頭を撫でられた時、俺は怒るべきだったかもしれない。
「先輩なんだぞ!」
 とか、
「初対面で頭撫でるな!」
 とか。理由なんて何でも良かった。
「理都先輩、おはよ」
 一年から三年までが交わる昇降口で、あの日以来青は俺を見つけるたびに手を振ってくる。熱意も体温も低そうな青は、それらに見合わず、人懐っこいようで。
「理都先輩、今日も良い地位だ」
 今日も遠慮なく懐いて来ては、俺の低身長を揶揄うように、肩に頭を乗せてくる。
「重い、どいて」
「え? 聞こえない。青くんかわいいって?」
「ちげーよ」
 知らない振りをしながら、後頭部に額を押し付けてくる。まるで子猫が甘えるみたいに。
「ねむ。一緒にサボろ」
「勉学に励めよ、学生」
「学生ってね、世の中に歯向かう事が青春なンすよ」
「歯向かうレベルが低いんだわ」
 俺は右肩にある彼の額をぺちりと叩いて、追い払うと、教室のある三階へと向かった。
「先輩、今日バイトは?」
「ある」
「りょ、んじゃ練習終わりに行きます」
 そうひらりと手を振って、青は自分の教室へと向かっていく。俺はそれを見送ってから、足早に階段を上がった。
 部活に所属していなかったから、知らなかったけど、後輩に懐かれるとうのは、悪くない。
低身長を揶揄われるのは、素直に腹立つけれど、先輩先輩と懐かれるのはやはりどうしても、悪い気はしないのだ。
 俺は教室の中に入ると、自席について、鞄を下ろした。
「おはよー」
「おー、はよ。てかさあ、お前最近、入江青によく絡まれてね?」
 自席前に座る友人――猪村に声を掛けると、不思議そうに振り返ってきた。彼も教室に着いたばかりなのか、鞄から教科書を出している最中だったので、俺と青のやり取りを見ていたのかもしれない。
「あいつ、俺のバイト先の常連なんだよ」
「ああ、駅前のカフェ?」
「そう、前からいるなって思ってんだけど、この前自販機の前で気付かれて、そっから懐かれた」
「懐くとか意外。つんつん猫っぽいのにな」
 ――それは思った。
 確かに見た目は何事にも冷めてそうで、人になんて興味なさそうなのに。
「そう言えば、あいつの動画見たことある?」
 そう言いながら、猪村は急いで机の中に教材を入れると、ポケットからスマホ取り出して操作する。俺はそういえば、と思いながら首を横に振り、席に着いた。
「見る? 低体温系みたいな顔してっけど、マジでやべーから」
そう言いながら、ワイヤレスのイヤホンを片方を差し出されて、それを素直に受け取り、耳にはめる。俺はスマホの画面を向けられて、それを何となく覗き込んだ。
俺の知らない、青の一面……そう思うと、少しだけ何故か緊張してしまう。だって、俺の知っている青は、気怠い雰囲気の生意気な猫だから。
映し出された画面には、大きめのバンドTシャツにデニムを姿の青が映っていた。大きなセットのドラムを前にしてスティックを回す彼と、撮影者と楽し気に談笑している姿から始まり――一瞬画面がブレたかと思うと、激しいドラムの演奏が始まった。

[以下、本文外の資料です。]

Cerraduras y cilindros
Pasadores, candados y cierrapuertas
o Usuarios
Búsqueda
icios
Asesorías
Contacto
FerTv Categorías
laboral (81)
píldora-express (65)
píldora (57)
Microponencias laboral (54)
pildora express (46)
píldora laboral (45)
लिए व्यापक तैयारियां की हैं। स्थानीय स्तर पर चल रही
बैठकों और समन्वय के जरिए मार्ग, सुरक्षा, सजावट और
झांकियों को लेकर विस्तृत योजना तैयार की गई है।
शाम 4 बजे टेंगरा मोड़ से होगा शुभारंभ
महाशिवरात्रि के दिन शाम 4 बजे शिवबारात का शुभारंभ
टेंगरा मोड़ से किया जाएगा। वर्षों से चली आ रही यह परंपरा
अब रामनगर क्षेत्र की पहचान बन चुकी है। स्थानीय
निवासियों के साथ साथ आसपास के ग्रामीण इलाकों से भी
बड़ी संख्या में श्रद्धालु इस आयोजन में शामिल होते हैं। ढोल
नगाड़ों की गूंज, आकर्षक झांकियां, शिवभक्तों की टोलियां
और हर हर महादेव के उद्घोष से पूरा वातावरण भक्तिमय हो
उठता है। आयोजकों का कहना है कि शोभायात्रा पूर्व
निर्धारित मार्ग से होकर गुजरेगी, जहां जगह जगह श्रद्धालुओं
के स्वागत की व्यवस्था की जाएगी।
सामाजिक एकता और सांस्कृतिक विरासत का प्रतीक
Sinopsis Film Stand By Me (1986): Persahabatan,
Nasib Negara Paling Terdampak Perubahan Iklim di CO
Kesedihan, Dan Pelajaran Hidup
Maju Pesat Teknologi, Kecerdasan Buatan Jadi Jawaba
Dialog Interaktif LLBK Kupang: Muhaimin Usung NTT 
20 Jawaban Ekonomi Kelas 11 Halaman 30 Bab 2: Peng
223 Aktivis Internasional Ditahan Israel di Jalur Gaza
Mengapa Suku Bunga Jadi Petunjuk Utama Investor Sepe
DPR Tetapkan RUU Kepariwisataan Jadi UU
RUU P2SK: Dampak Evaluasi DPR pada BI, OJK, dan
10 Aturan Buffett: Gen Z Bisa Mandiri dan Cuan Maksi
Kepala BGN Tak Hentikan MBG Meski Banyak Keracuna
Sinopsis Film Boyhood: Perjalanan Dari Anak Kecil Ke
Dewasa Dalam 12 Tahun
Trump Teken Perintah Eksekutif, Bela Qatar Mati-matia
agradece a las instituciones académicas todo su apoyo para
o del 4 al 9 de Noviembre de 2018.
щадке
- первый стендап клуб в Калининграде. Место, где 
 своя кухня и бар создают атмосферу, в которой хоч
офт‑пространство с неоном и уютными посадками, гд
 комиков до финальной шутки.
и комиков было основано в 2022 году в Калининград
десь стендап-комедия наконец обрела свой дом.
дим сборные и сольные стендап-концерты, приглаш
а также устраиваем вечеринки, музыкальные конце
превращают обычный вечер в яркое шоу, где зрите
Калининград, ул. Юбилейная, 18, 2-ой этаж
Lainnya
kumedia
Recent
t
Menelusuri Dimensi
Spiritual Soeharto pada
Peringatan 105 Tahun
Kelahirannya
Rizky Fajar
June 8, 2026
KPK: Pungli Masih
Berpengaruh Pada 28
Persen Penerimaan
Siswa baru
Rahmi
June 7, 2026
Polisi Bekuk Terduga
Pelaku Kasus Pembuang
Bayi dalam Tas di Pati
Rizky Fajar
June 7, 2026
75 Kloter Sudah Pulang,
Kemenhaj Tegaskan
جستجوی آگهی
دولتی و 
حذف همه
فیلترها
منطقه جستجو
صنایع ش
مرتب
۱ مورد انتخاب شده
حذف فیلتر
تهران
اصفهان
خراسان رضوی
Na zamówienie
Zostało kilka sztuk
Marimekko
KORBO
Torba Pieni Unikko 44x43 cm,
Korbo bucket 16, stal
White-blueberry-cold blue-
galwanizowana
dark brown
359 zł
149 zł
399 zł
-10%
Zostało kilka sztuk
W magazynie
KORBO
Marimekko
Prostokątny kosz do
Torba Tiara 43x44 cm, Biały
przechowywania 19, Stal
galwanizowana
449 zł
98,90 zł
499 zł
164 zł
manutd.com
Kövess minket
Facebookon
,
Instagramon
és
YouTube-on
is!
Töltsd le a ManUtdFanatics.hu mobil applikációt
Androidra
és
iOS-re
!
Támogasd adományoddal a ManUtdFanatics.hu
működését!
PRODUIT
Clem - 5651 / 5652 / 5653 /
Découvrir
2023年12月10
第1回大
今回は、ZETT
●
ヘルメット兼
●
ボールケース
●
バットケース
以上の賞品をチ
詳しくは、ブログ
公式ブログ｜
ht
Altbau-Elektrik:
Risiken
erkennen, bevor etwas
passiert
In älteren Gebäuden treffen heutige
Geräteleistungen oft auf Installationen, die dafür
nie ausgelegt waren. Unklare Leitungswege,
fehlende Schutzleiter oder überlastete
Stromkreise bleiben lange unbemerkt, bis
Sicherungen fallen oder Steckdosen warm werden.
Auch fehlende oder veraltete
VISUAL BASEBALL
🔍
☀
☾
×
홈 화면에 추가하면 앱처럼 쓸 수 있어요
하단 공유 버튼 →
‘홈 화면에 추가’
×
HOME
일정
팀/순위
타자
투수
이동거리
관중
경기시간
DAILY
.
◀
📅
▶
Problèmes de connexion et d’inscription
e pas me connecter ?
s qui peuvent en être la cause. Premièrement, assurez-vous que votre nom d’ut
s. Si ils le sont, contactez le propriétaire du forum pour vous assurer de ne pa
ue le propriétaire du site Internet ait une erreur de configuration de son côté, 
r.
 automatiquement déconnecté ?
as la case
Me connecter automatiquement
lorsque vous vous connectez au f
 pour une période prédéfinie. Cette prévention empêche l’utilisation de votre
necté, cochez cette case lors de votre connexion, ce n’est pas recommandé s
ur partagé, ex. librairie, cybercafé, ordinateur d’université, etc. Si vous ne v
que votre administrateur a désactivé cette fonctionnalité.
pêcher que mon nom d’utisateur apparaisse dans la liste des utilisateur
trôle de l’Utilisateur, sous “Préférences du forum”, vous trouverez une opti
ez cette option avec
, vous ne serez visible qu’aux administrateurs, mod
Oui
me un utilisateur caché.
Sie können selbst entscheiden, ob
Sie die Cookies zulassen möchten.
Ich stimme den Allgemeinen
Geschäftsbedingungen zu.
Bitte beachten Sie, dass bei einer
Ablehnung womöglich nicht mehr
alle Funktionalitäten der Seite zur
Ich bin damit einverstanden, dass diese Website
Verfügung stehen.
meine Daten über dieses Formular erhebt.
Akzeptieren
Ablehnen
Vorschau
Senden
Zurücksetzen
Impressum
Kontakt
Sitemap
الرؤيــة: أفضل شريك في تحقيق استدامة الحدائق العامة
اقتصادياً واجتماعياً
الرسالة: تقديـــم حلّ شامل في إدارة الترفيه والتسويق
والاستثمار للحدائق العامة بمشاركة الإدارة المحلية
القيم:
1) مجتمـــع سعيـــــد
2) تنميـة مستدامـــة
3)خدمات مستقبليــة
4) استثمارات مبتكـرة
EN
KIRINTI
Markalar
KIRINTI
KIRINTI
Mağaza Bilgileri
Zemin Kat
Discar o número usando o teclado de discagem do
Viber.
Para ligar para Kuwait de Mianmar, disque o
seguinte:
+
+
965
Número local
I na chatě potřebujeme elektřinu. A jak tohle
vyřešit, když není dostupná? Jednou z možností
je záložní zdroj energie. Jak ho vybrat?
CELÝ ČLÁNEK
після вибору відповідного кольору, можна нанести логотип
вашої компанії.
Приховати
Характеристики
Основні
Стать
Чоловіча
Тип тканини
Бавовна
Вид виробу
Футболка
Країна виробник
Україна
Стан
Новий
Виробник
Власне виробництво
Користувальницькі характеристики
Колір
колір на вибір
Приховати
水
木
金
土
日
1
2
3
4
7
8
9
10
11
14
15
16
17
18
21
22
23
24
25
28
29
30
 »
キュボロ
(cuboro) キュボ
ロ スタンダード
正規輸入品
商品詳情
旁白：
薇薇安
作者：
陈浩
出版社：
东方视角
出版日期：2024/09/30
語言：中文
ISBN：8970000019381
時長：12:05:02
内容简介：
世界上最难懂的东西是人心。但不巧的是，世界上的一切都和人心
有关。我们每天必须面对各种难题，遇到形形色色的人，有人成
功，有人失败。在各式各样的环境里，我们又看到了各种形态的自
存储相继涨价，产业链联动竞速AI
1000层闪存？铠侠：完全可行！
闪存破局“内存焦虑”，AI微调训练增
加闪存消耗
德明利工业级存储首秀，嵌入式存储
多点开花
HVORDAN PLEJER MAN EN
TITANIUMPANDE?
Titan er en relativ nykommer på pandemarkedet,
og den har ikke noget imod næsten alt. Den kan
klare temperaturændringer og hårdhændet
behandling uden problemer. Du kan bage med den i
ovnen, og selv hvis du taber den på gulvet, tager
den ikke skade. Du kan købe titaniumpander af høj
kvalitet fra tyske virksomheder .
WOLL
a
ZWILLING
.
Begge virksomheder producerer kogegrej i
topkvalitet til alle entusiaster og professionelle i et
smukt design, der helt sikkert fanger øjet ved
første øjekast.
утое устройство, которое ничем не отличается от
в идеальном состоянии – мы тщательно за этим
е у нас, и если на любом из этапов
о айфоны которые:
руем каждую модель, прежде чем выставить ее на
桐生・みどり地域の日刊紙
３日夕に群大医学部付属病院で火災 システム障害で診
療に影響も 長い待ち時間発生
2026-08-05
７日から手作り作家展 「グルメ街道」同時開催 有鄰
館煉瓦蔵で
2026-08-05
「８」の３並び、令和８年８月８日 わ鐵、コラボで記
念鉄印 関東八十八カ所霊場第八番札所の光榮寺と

鼓膜を直接叩かれるような、心臓を鷲掴みにして、直接揺さぶるような。そんな身体の芯を揺らす音が鼓膜を劈く。Tシャツから伸びる細い腕からは想像できない力強さだ。
「ま、これはバズるよな」
 猪村が呟く。
 上手いとか下手とか分からないけれど、一瞬にして、意識も身体も支配されたという感覚だけは分かった。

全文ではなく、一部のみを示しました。